Para Simone, mesmo que o instituto não tenha, de fato, começado a oferecer seus serviços, as oficinas já dão uma mostra do impacto que ações como essa podem ter na vida da pessoa com síndrome de Down. O principal benefício que as aulas trazem para as crianças e jovens, diz, é o aumento da autoestima. “Com a autoestima lá em cima, todo o resto fica mais fácil. Eles se interessam mais em estudar, aprendem a trabalhar em equipe, ficam mais participantes em casa”, afirma. A idealizadora do projeto enumera ainda outras vantagens que tem percebido ao longo desses anos. “O conceito de quantidade, que costuma ser muito difícil para eles, fica mais palpável quando eu falo que 1 kg de açúcar é muito para fazer aquele doce.”

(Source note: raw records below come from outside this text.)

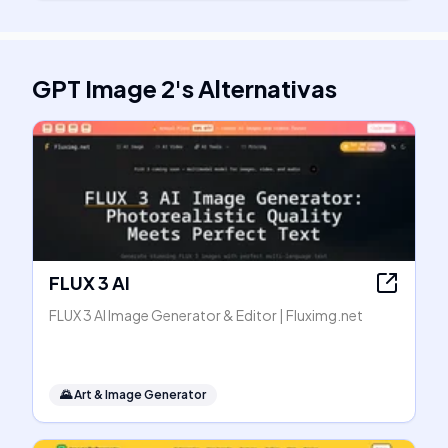
GPT Image 2
's
Alternativas
FLUX 3 AI
FLUX 3 AI Image Generator & Editor | Fluximg.net
🌄
Art & Image Generator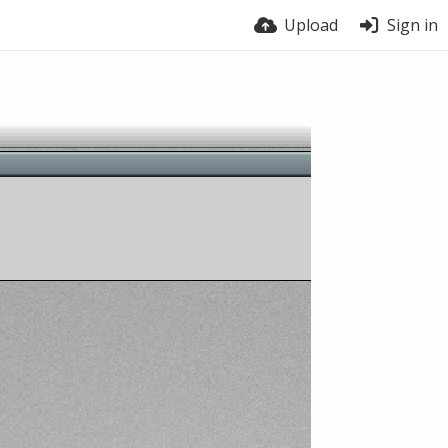
Upload
Sign in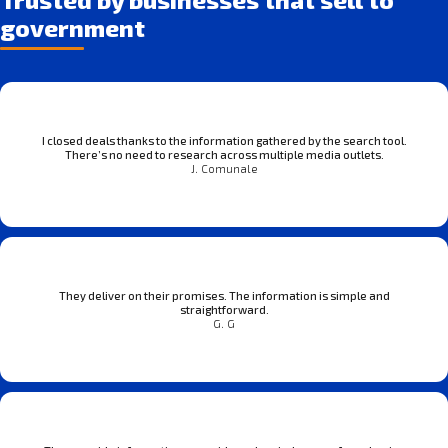
government
I closed deals thanks to the information gathered by the search tool.
There’s no need to research across multiple media outlets.
J. Comunale
They deliver on their promises. The information is simple and
straightforward.
G. G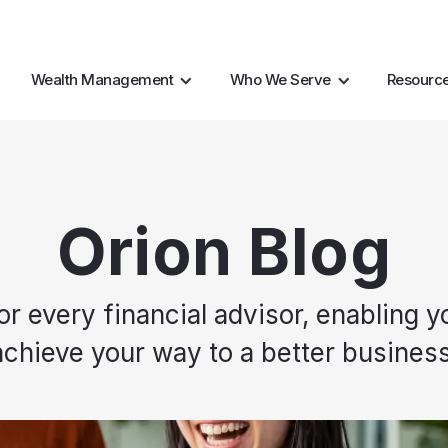
AI Resources
Marke
Wealth Management
Who We Serve
Resourc
Orion Blog
every financial advisor, enabling yo
achieve your way to a better business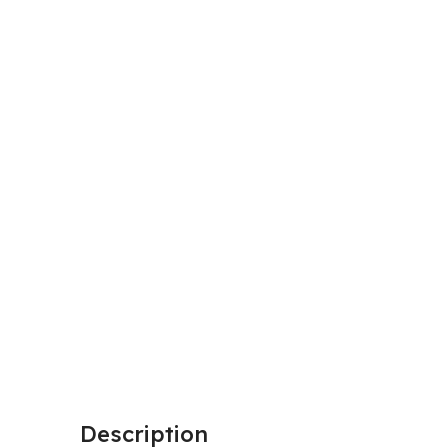
Description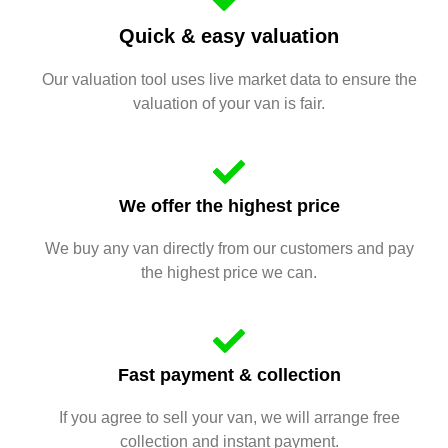
Quick & easy valuation
Our valuation tool uses live market data to ensure the
valuation of your van is fair.
We offer the highest price
We buy any van directly from our customers and pay
the highest price we can.
Fast payment & collection
If you agree to sell your van, we will arrange free
collection and instant payment.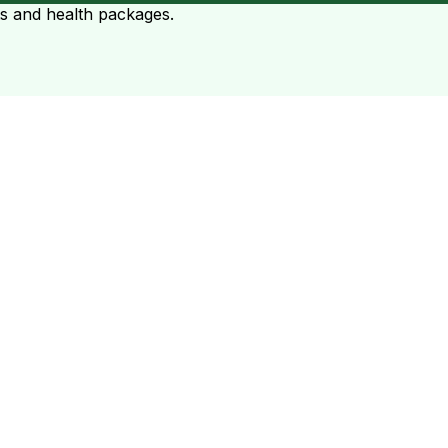
ts and health packages.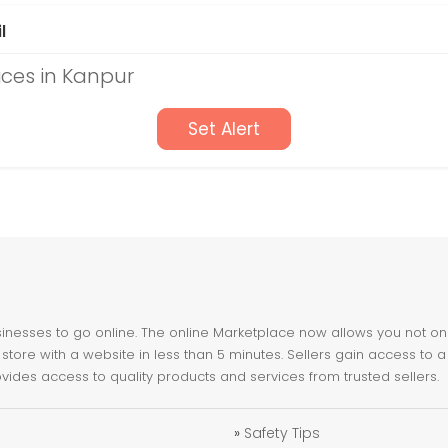
l
ices in Kanpur
Set Alert
nesses to go online. The online Marketplace now allows you not only 
store with a website in less than 5 minutes. Sellers gain access to a
ovides access to quality products and services from trusted sellers.
»
Safety Tips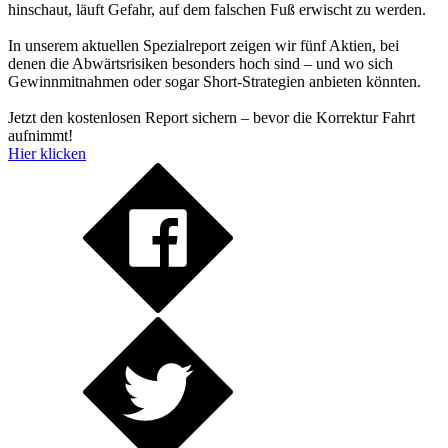
hinschaut, läuft Gefahr, auf dem falschen Fuß erwischt zu werden.
In unserem aktuellen Spezialreport zeigen wir fünf Aktien, bei
denen die Abwärtsrisiken besonders hoch sind – und wo sich
Gewinnmitnahmen oder sogar Short-Strategien anbieten könnten.
Jetzt den kostenlosen Report sichern – bevor die Korrektur Fahrt
aufnimmt!
Hier klicken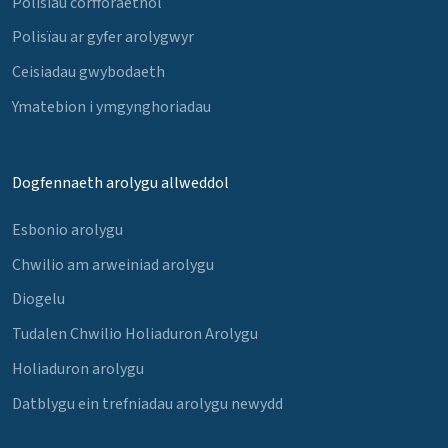
Polisïau corfforaethol
Polisïau ar gyfer arolygwyr
Ceisiadau gwybodaeth
Ymatebion i ymgynghoriadau
Dogfennaeth arolygu allweddol
Esbonio arolygu
Chwilio am arweiniad arolygu
Diogelu
Tudalen Chwilio Holiaduron Arolygu
Holiaduron arolygu
Datblygu ein trefniadau arolygu newydd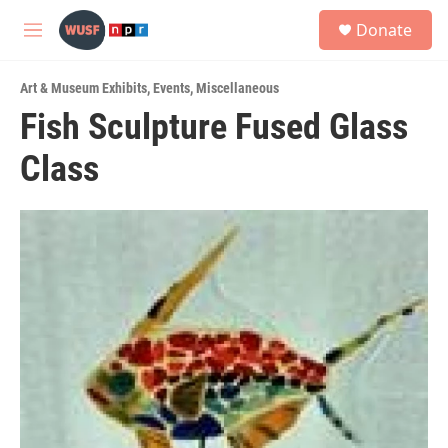
Skip to main content
S
Donate
e
M
a
e
r
n
c
Art & Museum Exhibits
,
Events
,
Miscellaneous
u
h
Fish Sculpture Fused Glass
u
Class
e
r
y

O projeto também já coleciona histórias de superação. “Aqui cada vitória é conquistada. Você tem que ver a cara deles quando quebram um ovo pela primeira vez.” Mas as conquistas, com a ajuda dos Chefs Especiais, vão muito além da clara e da gema. Simone conta que uma das alunas das oficinas fazia também tratamento contra a leucemia. Antes de começar a participar do projeto, ela sempre estava com a aparência doente, desanimada.
Os remédios, diz, quase não faziam mais efeito. Para ajudar no tratamento, Simone a convidou para participar de todas as oficinas, excluindo-a do rodízio, e as aulas a deixaram mais segura, confiante e feliz. Um dia, ainda durante a quimioterapia, o médico chamou a mãe dela e perguntou: “O que essa menina tem feito de diferente ultimamente? Seja o que for, não a deixe parar de jeito nenhum”. Os remédios voltaram a fazer efeito e a menina se curou. “Hoje ela é a aluna mais mal criada que eu tenho”, conta Simone, emocionada.